Your result should be the lines holding the word "gymnastics", copied from the entries below.

(Saved entries)
-- -- --

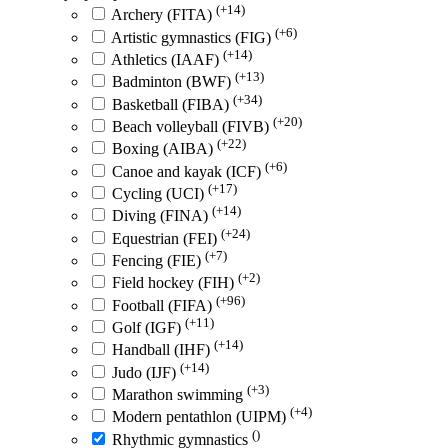
(+14)
Archery (FITA)
(+6)
Artistic gymnastics (FIG)
(+14)
Athletics (IAAF)
(+13)
Badminton (BWF)
(+34)
Basketball (FIBA)
(+20)
Beach volleyball (FIVB)
(+22)
Boxing (AIBA)
(+6)
Canoe and kayak (ICF)
(+17)
Cycling (UCI)
(+14)
Diving (FINA)
(+24)
Equestrian (FEI)
(+7)
Fencing (FIE)
(+2)
Field hockey (FIH)
(+96)
Football (FIFA)
(+11)
Golf (IGF)
(+14)
Handball (IHF)
(+14)
Judo (IJF)
(+3)
Marathon swimming
(+4)
Modern pentathlon (UIPM)
()
Rhythmic gymnastics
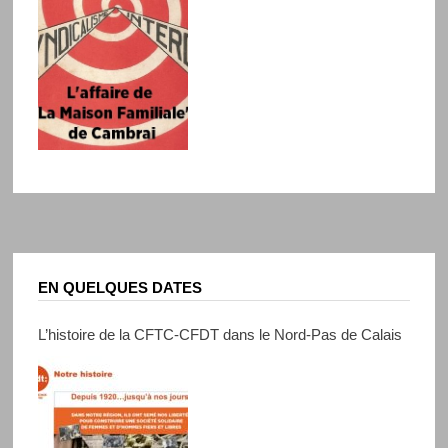
EN QUELQUES DATES
L’histoire de la CFTC-CFDT dans le Nord-Pas de Calais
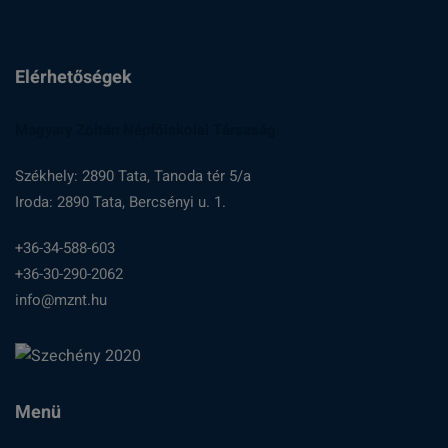
Elérhetőségek
Magyary Zoltán Népfőiskolai Társaság
Székhely: 2890 Tata, Tanoda tér 5/a
Iroda: 2890 Tata, Bercsényi u. 1.
+36-34-588-603
+36-30-290-2062
info@mznt.hu
Menü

-- -- --

§ The answer
Artistic gymnastics (FIG)
Rhythmic gymnastics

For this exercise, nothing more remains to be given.